The Italian Data Protection Authority (DPA), the Garante, has sanctioned the use of dark patterns to collect personal data for the first time under the terms of the GDPR.
What are dark patterns?
Deceptive patterns (also known as “dark patterns”) are tricks used in websites and apps that make you do things that you didn’t mean to, like buying or signing up for something. For example:
- Trick wording
- Sneaking
- Obstruction
What laws govern the use of deceptive patterns?
Many types of deceptive patterns are already illegal in the EU and US, depending on the type and context of use.
- EU – the UCPD, GDPR, DSA, and DMA help ensure a fairer internet for users
- USA – the FTC Act, ROSCA, and CAN-SPAM are major federal laws that pack a punch
The Issue
The company that was the subject of the sanctioning measure is active in digital marketing services. The Italian DPA’s checks revealed that to carry out its targeted promotional campaigns; the company used a database containing data on more than 21 million users, collected directly by the company through its websites and lists purchased from third parties.
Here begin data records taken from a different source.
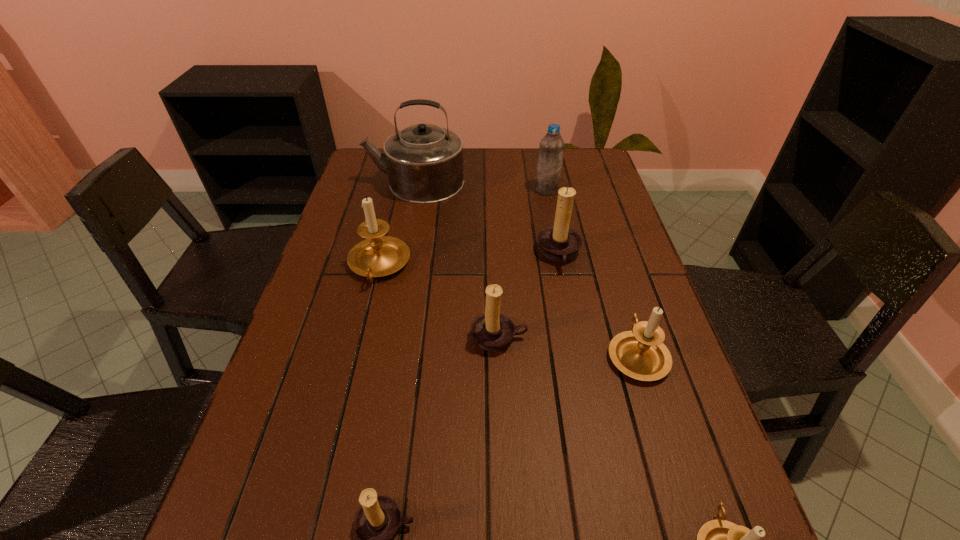 Where is `free space between the farthest beige candle holder and the tallest object`? The width and height of the screenshot is (960, 540). free space between the farthest beige candle holder and the tallest object is located at coordinates (397, 224).

I want to click on vacant area that lies between the water bottle and the tallest object, so click(481, 186).

I want to click on vacant space that's between the leftmost beige candle holder and the second biggest beige candle holder, so click(x=508, y=310).

Find the location of a particular element. This screenshot has height=540, width=960. free space that is in between the second farthest beige candle holder and the fourth object from left to right is located at coordinates (567, 346).

This screenshot has width=960, height=540. Find the location of `the fourth closest object to the gray kettle`. the fourth closest object to the gray kettle is located at coordinates (492, 330).

Identify which object is the nearest to the smallest beige candle holder. Please provide its 2D coordinates. Your answer should be formatted as a tuple, i.e. [(x, y)], where the tuple contains the x and y coordinates of a point satisfying the conditions above.

[(641, 354)]

This screenshot has width=960, height=540. Find the location of `the fifth closest candle holder to the tallest object`. the fifth closest candle holder to the tallest object is located at coordinates [377, 520].

Image resolution: width=960 pixels, height=540 pixels. I want to click on candle holder that is the nearest to the biggest beige candle holder, so click(492, 330).

Where is `the closest brown candle holder to the farthest brown candle holder`? the closest brown candle holder to the farthest brown candle holder is located at coordinates (492, 330).

Identify which brown candle holder is the nearest to the second farthest brown candle holder. Please provide its 2D coordinates. Your answer should be formatted as a tuple, i.e. [(x, y)], where the tuple contains the x and y coordinates of a point satisfying the conditions above.

[(558, 242)]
The Italian DPA believes that the company obtained part of the data from the company’s websites through dark patterns for the sole purpose of “circumventing the will of the data subject.” This was in particular by adopting “unclear communication patterns with particular regard to the graphic design of the interfaces and how the process of signing up for services was carried out.”
Website Features in Breach of GDPR
- One Purpose, Multiple Processing: Users were required to consent to processing their data for marketing purposes and communicating with third parties for the same purposes.
- Manipulative Button Design: If neither box was flashed, a pop-up highlighted the lack of consent and presented a prominent button to accept the processing. In contrast, the link to continue without accepting was inconspicuous.
- Manipulative Use of Font: The user was asked to provide data from third parties potentially interested in signing up for services. In contrast to invitation messages written in bold type and asterisked fields, the “…or skip” option was shown at the bottom of the page in a much smaller font and with entirely different graphics than the “continue” option.
The Fine
Given the above circumstances, the Italian Data Protection Authority issued a GDPR fine of 300,000 euros, equal to 2 percent of the company’s turnover reported in the latest financial statements.
Conclusion
Legal design is crucial in countering dark patterns, offering an essential solution for promoting ethics and transparency in digital interactions. Marketing and design teams should work with Legal to ensure their design and UI do not use Dark Patterns or any deceptive/manipulative tactic.